In [None]:
!pip install wandb transformers torchaudio jiwer sklearn

In [None]:
import os
import wandb
import pandas as pd
import torch
import torchaudio
from torch.utils.data import Dataset, DataLoader, random_split
from transformers import WhisperProcessor, WhisperForConditionalGeneration, get_scheduler
from jiwer import wer, cer
from sklearn.metrics import precision_recall_fscore_support, accuracy_score
import matplotlib.pyplot as plt
from torch.optim import AdamW
from torch.nn.utils import clip_grad_norm_
from google.colab import drive

In [None]:
# Mount Google Drive
drive.mount('/content/drive')

# Initialize WandB
wandb.init(project="taglish-whisper-fine-tuning")

# Configurations for flexible parameter adjustment
config = {
    "tsv_file": "/content/drive/MyDrive/path/to/train.tsv",
    "audio_dir": "/content/drive/MyDrive/path/to/audio_files",
    "batch_size": 4,
    "learning_rate": 5e-5,
    "weight_decay": 0.01,             # Added weight decay
    "warmup_steps": 500,               # Added warm-up steps
    "epochs": 3,
    "max_samples": 100,
    "checkpoint_interval": 2
}

In [None]:
# Load the processor and model for Whisper
processor = WhisperProcessor.from_pretrained("openai/whisper-base")
model = WhisperForConditionalGeneration.from_pretrained("openai/whisper-base")
model.resize_token_embeddings(len(processor.tokenizer))

In [None]:
# Device configuration
device = "cuda" if torch.cuda.is_available() else "cpu"
model.to(device)

In [None]:
# Optimizer setup
optimizer = AdamW(model.parameters(), lr=config["learning_rate"], weight_decay=config["weight_decay"])

In [None]:
# Load dataset with timestamp support
def load_data(tsv_file, audio_dir, max_samples):
    audio_files, transcripts, timestamps = [], [], []
    df = pd.read_csv(tsv_file, sep='\t').sample(frac=1).reset_index(drop=True)
    count = 0

    for _, row in df.iterrows():
        audio_file = row['path']
        if not audio_file.endswith(".mp3"):
            audio_file += ".mp3"
        transcript = row['sentence']
        start_time, end_time = row.get("start", 0), row.get("end", None)

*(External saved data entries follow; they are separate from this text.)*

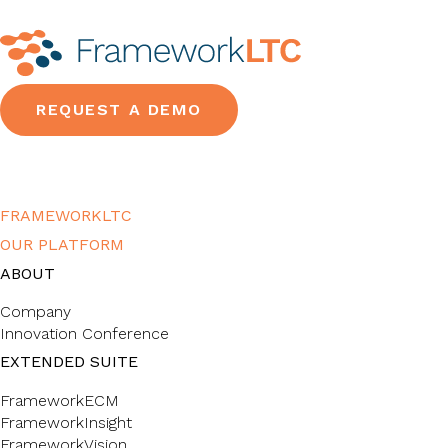
REQUEST A DEMO
FRAMEWORKLTC
OUR PLATFORM
ABOUT
Company
Innovation Conference
EXTENDED SUITE
FrameworkECM
FrameworkInsight
FrameworkVision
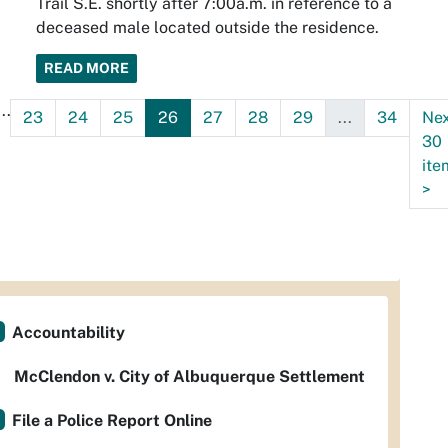
Trail S.E. shortly after 7:00a.m. in reference to a
deceased male located outside the residence.
READ MORE
...
23
24
25
26
27
28
29
...
34
Ne
30
ite
>
Accountability
McClendon v. City of Albuquerque Settlement
File a Police Report Online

        audio_files.append(os.path.join(audio_dir, audio_file))
        transcripts.append(transcript)
        timestamps.append((start_time, end_time))
        count += 1

        if count >= max_samples:
            break
    return audio_files, transcripts, timestamps

In [None]:
# Custom Dataset with timestamp support
class ProcessData(Dataset):
    def __init__(self, audio_files, transcripts, timestamps, processor):
        self.audio_files = audio_files
        self.transcripts = transcripts
        self.timestamps = timestamps
        self.processor = processor

    def __len__(self):
        return len(self.audio_files)

    def __getitem__(self, idx):
        audio_path = self.audio_files[idx]
        transcript = self.transcripts[idx]
        start_time, end_time = self.timestamps[idx]

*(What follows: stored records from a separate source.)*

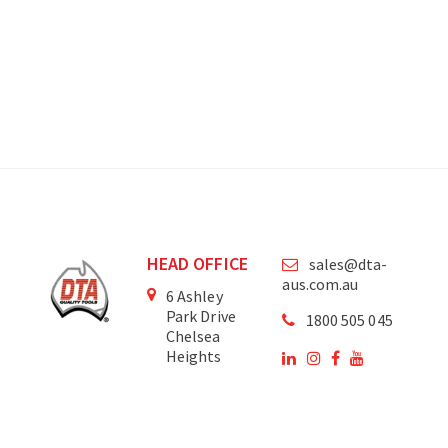
HEAD OFFICE
sales@dta-
aus.com.au
6 Ashley
Park Drive
1800 505 045
Chelsea
Heights
Victoria
3196
Australia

        audio, sample_rate = torchaudio.load(audio_path)
        if sample_rate != 16000:
            resampler = torchaudio.transforms.Resample(sample_rate, 16000)
            audio = resampler(audio)

        # Use timestamps to trim audio
        if start_time or end_time:
            start_frame, end_frame = int(start_time * 16000), int(end_time * 16000) if end_time else -1
            audio = audio[:, start_frame:end_frame]

        input_features = self.processor(audio.squeeze().numpy(), sampling_rate=16000, return_tensors="pt").input_features
        labels = self.processor(transcript, return_tensors="pt").input_ids

        return {"input_features": input_features.squeeze(), "labels": labels.squeeze()}

In [None]:
# Load the data
audio_files, transcripts, timestamps = load_data(config["tsv_file"], config["audio_dir"], config["max_samples"])
train_dataset = ProcessData(audio_files, transcripts, timestamps, processor)
train_dataloader = DataLoader(train_dataset, batch_size=config["batch_size"], shuffle=True)

In [None]:
# Scheduler setup with warmup steps
num_training_steps = config["epochs"] * len(train_dataloader)
scheduler = get_scheduler(
    "cosine",                 # You could also try "linear" or "reduce_on_plateau"
    optimizer=optimizer,
    num_warmup_steps=config["warmup_steps"],
    num_training_steps=num_training_steps
)

In [None]:
# Evaluation function with metrics
def evaluate_model(model, processor, eval_dataloader):
    model.eval()
    total_preds, total_labels, total_wer, total_cer, num_samples = [], [], 0, 0, 0

    for batch in eval_dataloader:
        input_features = batch["input_features"].to(device)
        labels = batch["labels"].to(device)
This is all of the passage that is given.